La furia di Trump contro Fox News. Erano le 19.30 di mercoledì 4 novembre (l’1.28 del 5 in Italia, ndr) quando nell’ufficio di Rupert Murdoch è arrivata una telefonata direttamente dalla Casa Bianca: all’altro capo del telefono c’era il presidente uscente degli Stati Uniti furibondo perché l’emittente conservatrice da sempre a lui vicina aveva dato la notizia della vittoria del suo rivale Joe Biden in Arizona. Uno stato chiave per decretare il vincitore di queste elezioni presidenziali dal momento che assegna ben 11 grandi elettori e divenuto ancor più cruciale in queste ore in cui mancano davvero una manciata di voti per decretare il futuro presidente degli Stati Uniti.

Urlando ha chiesto a Murdoch di ordinare ai suoi di fare un passo indietro e ritrattare lo stato. L’editore si è però rifiutato categoricamente. “Le parole non possono descrivere la sua rabbia”, ha rivelato uno dei consiglieri del presidente, come scrive su Twitter il giornalista Jim Acosta. Una rabbia condivisa da tutto lo staff del comitato elettorale di Trump: “Troppo presto per dichiarare la vittoria in Arizona, davvero troppo presto.
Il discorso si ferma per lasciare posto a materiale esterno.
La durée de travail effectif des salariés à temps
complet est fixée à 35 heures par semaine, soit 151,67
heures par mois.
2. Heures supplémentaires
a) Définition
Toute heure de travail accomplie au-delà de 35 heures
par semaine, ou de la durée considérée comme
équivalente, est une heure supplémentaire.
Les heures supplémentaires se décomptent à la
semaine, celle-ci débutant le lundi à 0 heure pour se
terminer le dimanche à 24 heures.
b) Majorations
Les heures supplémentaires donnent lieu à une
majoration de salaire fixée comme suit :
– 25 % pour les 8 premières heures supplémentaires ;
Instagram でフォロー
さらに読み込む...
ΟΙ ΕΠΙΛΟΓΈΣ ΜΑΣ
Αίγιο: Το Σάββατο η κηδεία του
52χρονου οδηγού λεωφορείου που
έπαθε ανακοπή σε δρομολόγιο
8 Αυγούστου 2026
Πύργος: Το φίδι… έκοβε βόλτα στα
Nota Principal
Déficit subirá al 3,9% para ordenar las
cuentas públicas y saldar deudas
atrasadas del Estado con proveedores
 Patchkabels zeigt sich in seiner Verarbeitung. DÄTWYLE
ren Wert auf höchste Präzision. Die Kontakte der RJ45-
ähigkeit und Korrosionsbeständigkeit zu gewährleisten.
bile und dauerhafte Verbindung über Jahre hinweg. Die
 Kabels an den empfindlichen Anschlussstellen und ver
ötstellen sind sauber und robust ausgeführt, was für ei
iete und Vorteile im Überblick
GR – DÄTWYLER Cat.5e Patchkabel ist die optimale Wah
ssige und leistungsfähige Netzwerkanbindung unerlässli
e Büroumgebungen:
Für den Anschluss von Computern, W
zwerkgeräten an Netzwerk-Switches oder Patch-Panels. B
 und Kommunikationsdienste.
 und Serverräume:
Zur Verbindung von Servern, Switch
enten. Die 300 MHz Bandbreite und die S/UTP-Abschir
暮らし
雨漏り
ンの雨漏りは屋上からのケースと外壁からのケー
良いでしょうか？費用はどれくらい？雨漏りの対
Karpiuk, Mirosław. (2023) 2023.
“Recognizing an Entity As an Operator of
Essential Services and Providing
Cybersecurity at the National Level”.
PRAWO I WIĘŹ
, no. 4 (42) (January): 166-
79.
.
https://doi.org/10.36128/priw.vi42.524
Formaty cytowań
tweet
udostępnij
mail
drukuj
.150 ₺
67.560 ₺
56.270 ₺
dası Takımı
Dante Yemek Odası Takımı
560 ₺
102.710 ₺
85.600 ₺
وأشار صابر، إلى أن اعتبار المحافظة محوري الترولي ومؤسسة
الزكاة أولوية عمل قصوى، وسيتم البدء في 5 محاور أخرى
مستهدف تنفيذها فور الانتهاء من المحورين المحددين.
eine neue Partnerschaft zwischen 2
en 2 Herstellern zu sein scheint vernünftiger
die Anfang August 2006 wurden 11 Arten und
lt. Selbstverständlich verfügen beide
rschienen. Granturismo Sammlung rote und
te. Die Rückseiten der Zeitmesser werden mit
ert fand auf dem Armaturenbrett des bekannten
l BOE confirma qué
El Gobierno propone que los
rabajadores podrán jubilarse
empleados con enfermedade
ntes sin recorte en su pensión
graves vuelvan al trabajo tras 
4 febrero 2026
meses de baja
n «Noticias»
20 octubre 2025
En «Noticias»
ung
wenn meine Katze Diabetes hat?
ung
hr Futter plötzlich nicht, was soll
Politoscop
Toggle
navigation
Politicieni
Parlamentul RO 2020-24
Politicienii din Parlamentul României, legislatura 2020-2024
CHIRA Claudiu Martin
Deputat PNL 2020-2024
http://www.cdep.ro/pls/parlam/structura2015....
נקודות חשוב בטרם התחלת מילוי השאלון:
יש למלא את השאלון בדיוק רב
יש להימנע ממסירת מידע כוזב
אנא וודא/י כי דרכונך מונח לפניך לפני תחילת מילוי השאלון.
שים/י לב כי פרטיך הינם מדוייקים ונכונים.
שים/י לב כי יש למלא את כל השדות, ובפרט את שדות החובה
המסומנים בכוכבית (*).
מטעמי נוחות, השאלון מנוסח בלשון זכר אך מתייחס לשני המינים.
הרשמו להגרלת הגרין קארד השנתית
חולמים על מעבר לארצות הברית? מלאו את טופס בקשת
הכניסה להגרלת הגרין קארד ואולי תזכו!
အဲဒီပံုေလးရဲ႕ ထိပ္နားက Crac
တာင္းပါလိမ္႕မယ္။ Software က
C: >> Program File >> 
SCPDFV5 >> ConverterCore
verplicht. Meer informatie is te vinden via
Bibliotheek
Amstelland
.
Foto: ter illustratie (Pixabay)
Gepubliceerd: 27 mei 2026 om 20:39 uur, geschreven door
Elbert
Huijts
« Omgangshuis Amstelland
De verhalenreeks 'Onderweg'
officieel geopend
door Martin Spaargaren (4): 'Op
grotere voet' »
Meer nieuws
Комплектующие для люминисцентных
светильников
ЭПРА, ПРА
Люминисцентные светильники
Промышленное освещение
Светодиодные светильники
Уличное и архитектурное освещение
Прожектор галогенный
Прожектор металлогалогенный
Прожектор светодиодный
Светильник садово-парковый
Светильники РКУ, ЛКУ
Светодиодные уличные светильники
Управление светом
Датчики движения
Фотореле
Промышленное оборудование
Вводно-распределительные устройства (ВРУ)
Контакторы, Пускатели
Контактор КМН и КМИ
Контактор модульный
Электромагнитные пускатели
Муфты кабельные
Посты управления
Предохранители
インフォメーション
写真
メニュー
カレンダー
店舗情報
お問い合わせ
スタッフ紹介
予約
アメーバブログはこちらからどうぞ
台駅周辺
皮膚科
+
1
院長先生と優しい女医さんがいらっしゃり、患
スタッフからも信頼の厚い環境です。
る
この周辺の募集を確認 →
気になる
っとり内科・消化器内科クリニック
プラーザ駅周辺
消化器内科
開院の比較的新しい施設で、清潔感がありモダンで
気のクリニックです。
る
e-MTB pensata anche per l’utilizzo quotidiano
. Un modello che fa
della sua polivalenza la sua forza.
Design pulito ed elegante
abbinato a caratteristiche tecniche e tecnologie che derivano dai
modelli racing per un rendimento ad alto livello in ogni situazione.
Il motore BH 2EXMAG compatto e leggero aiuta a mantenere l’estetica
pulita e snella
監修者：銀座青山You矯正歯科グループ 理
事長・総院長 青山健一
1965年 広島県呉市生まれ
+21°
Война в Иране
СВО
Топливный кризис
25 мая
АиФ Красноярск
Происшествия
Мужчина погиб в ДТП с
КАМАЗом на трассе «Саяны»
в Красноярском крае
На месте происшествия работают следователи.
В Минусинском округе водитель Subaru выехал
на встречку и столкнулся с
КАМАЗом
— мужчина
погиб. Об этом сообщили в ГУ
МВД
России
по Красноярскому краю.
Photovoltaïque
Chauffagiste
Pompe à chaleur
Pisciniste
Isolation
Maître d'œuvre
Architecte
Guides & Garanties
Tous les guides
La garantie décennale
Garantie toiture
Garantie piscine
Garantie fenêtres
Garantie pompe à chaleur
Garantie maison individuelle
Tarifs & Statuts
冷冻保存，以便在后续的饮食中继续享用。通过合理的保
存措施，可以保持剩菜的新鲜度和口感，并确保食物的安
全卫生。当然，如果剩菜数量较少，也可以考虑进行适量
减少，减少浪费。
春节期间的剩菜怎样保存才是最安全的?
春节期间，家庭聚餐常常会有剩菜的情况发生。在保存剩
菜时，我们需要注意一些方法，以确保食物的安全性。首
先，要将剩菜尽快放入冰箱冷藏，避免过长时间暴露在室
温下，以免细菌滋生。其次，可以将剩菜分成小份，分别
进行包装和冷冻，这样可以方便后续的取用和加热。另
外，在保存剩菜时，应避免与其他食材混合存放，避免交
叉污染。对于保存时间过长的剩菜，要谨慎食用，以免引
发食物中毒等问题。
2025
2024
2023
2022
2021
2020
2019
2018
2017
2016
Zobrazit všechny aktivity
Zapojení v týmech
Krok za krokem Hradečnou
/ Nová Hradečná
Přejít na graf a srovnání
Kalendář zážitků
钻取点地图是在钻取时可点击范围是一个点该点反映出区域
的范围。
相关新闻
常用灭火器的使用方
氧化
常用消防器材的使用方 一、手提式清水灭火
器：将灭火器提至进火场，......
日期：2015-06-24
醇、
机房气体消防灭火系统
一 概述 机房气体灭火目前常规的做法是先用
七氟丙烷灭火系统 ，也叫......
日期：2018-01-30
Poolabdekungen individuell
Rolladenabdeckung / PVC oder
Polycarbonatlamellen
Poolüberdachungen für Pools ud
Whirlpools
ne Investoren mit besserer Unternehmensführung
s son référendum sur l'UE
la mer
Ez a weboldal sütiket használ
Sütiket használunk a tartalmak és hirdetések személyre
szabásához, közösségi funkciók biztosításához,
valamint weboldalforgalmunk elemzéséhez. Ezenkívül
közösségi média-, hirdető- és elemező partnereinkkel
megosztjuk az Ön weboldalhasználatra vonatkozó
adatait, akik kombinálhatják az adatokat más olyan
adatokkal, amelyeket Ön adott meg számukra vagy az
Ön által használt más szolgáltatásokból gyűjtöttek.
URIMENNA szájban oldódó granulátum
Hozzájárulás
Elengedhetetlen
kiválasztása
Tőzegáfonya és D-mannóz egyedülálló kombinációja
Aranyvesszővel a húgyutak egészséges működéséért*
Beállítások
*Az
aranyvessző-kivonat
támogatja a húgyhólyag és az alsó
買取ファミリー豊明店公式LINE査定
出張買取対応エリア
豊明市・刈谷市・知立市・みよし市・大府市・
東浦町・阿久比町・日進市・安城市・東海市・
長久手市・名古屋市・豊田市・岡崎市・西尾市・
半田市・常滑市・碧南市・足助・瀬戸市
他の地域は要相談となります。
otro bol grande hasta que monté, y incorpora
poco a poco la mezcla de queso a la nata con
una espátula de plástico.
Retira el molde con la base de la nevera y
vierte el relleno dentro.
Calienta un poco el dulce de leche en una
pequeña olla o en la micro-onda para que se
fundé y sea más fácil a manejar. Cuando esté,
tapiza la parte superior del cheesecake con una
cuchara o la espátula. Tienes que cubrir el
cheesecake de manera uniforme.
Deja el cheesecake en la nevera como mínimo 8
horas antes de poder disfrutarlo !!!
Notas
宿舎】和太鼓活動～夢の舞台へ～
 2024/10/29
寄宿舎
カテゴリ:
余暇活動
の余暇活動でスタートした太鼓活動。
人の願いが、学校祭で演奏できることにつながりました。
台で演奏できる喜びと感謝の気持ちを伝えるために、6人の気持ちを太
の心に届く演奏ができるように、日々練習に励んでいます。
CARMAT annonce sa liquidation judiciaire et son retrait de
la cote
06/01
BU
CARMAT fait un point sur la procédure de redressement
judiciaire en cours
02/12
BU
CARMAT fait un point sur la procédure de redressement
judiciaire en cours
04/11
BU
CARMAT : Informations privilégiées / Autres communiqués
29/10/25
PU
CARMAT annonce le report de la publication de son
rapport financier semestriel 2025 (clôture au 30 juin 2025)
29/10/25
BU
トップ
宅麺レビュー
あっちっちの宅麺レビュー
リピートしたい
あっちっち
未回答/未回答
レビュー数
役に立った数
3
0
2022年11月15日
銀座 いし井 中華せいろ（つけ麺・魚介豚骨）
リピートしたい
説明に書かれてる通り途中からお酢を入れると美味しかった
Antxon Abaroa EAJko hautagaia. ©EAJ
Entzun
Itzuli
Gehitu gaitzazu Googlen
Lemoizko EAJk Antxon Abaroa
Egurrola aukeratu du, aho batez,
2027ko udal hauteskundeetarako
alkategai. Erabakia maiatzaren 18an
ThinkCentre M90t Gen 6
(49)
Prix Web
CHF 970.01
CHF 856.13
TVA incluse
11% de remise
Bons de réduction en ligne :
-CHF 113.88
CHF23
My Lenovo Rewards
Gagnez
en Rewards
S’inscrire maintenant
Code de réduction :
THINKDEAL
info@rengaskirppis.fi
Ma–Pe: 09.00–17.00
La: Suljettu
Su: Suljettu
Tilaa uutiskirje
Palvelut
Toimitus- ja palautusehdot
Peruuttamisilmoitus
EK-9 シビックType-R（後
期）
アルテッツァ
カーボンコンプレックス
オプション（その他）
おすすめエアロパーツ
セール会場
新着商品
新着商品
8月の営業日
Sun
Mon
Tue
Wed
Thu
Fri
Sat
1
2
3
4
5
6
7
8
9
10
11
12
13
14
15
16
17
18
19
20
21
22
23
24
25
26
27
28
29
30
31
Siamo convinti che oltre 2/3 di quegli incredibili voti sono per Trump”, scrive Jason Miller su Twitter. “Non riesco a credere che la Fox fosse così ansiosa di premere il grilletto dopo averci messo così tanto per dichiarare la vittoria in Florida. Wow”, ha rilanciato il direttore della comunicazione della campagna di Trump.

Tanto che, poco dopo, uno dei conduttori di Fox New in diretta durante la maratona elettorale è intervenuto sulla questione chiarendo: “Mi dispiace ma il presidente non riuscirà a ribaltare il risultato in Arizona“. Nel frattempo però, proteste e tensioni sono andate in scena nella capitale Phoenix da parte dei sostenitori di Trump.